THE TASK: Reproduce the full listing that follows, matching it exactly.
___ EXTRACTED DATA
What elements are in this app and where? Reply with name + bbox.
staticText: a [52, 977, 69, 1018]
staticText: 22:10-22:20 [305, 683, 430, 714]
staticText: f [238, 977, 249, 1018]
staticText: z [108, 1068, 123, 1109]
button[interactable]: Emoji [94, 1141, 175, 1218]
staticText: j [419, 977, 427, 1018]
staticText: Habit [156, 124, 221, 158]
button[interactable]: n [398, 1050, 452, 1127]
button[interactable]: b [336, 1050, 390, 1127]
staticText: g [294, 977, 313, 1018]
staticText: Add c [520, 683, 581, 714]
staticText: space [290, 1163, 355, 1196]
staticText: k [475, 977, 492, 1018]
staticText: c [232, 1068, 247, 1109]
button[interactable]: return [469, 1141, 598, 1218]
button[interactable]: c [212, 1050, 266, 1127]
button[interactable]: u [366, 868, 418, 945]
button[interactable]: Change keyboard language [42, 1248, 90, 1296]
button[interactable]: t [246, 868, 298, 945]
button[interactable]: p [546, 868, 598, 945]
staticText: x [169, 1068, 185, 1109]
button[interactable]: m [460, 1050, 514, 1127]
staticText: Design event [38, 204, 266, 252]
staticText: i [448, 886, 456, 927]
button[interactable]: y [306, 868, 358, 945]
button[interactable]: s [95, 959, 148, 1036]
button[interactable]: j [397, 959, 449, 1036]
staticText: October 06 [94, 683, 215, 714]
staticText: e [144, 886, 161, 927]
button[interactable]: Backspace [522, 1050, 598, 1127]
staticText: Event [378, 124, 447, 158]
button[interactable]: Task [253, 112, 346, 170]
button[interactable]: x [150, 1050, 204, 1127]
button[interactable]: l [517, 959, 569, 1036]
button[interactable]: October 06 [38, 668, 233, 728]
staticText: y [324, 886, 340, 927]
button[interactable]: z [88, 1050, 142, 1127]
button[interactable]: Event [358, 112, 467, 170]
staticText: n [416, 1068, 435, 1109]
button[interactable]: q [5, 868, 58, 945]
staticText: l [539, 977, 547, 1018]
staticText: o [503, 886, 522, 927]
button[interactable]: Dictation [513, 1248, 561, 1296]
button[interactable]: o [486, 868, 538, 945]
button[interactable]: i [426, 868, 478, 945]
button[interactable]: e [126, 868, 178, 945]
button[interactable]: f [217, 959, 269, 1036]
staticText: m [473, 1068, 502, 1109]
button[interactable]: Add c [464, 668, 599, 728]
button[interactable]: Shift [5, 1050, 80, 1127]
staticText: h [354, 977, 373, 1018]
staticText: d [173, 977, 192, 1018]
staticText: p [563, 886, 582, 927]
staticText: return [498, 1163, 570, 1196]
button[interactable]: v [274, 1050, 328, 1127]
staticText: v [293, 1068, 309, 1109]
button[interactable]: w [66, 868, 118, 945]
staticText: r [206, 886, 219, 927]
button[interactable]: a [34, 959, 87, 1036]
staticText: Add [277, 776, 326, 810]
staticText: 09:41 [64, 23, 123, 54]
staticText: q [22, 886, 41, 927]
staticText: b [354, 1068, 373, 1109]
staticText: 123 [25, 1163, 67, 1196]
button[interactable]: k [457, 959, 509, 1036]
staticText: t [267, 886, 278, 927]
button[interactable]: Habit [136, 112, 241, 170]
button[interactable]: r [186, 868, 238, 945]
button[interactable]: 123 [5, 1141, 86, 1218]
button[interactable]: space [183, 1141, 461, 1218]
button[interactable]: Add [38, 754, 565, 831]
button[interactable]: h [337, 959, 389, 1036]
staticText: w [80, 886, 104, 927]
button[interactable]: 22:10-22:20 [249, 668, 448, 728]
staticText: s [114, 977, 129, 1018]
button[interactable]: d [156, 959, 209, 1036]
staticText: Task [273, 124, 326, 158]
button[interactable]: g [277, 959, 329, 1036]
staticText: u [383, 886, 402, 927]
______
YOUR SOLUTION:
What elements are in this app and where? Reply with name + bbox.
staticText: a [52, 977, 69, 1018]
staticText: 22:10-22:20 [305, 683, 430, 714]
staticText: f [238, 977, 249, 1018]
staticText: z [108, 1068, 123, 1109]
button[interactable]: Emoji [94, 1141, 175, 1218]
staticText: j [419, 977, 427, 1018]
staticText: Habit [156, 124, 221, 158]
button[interactable]: n [398, 1050, 452, 1127]
button[interactable]: b [336, 1050, 390, 1127]
staticText: g [294, 977, 313, 1018]
staticText: Add c [520, 683, 581, 714]
staticText: space [290, 1163, 355, 1196]
staticText: k [475, 977, 492, 1018]
staticText: c [232, 1068, 247, 1109]
button[interactable]: return [469, 1141, 598, 1218]
button[interactable]: c [212, 1050, 266, 1127]
button[interactable]: u [366, 868, 418, 945]
button[interactable]: Change keyboard language [42, 1248, 90, 1296]
button[interactable]: t [246, 868, 298, 945]
button[interactable]: p [546, 868, 598, 945]
staticText: x [169, 1068, 185, 1109]
button[interactable]: m [460, 1050, 514, 1127]
staticText: Design event [38, 204, 266, 252]
staticText: i [448, 886, 456, 927]
button[interactable]: y [306, 868, 358, 945]
button[interactable]: s [95, 959, 148, 1036]
button[interactable]: j [397, 959, 449, 1036]
staticText: October 06 [94, 683, 215, 714]
staticText: e [144, 886, 161, 927]
button[interactable]: Backspace [522, 1050, 598, 1127]
staticText: Event [378, 124, 447, 158]
button[interactable]: Task [253, 112, 346, 170]
button[interactable]: x [150, 1050, 204, 1127]
button[interactable]: l [517, 959, 569, 1036]
button[interactable]: October 06 [38, 668, 233, 728]
staticText: y [324, 886, 340, 927]
button[interactable]: z [88, 1050, 142, 1127]
button[interactable]: Event [358, 112, 467, 170]
staticText: n [416, 1068, 435, 1109]
button[interactable]: q [5, 868, 58, 945]
staticText: l [539, 977, 547, 1018]
staticText: o [503, 886, 522, 927]
button[interactable]: Dictation [513, 1248, 561, 1296]
button[interactable]: o [486, 868, 538, 945]
button[interactable]: i [426, 868, 478, 945]
button[interactable]: e [126, 868, 178, 945]
button[interactable]: f [217, 959, 269, 1036]
staticText: m [473, 1068, 502, 1109]
button[interactable]: Add c [464, 668, 599, 728]
button[interactable]: Shift [5, 1050, 80, 1127]
staticText: h [354, 977, 373, 1018]
staticText: d [173, 977, 192, 1018]
staticText: p [563, 886, 582, 927]
staticText: return [498, 1163, 570, 1196]
button[interactable]: v [274, 1050, 328, 1127]
staticText: v [293, 1068, 309, 1109]
button[interactable]: w [66, 868, 118, 945]
staticText: r [206, 886, 219, 927]
button[interactable]: a [34, 959, 87, 1036]
staticText: Add [277, 776, 326, 810]
staticText: 09:41 [64, 23, 123, 54]
staticText: q [22, 886, 41, 927]
staticText: b [354, 1068, 373, 1109]
staticText: 123 [25, 1163, 67, 1196]
button[interactable]: k [457, 959, 509, 1036]
staticText: t [267, 886, 278, 927]
button[interactable]: Habit [136, 112, 241, 170]
button[interactable]: r [186, 868, 238, 945]
button[interactable]: 123 [5, 1141, 86, 1218]
button[interactable]: space [183, 1141, 461, 1218]
button[interactable]: Add [38, 754, 565, 831]
button[interactable]: h [337, 959, 389, 1036]
staticText: w [80, 886, 104, 927]
button[interactable]: 22:10-22:20 [249, 668, 448, 728]
staticText: s [114, 977, 129, 1018]
button[interactable]: d [156, 959, 209, 1036]
staticText: Task [273, 124, 326, 158]
button[interactable]: g [277, 959, 329, 1036]
staticText: u [383, 886, 402, 927]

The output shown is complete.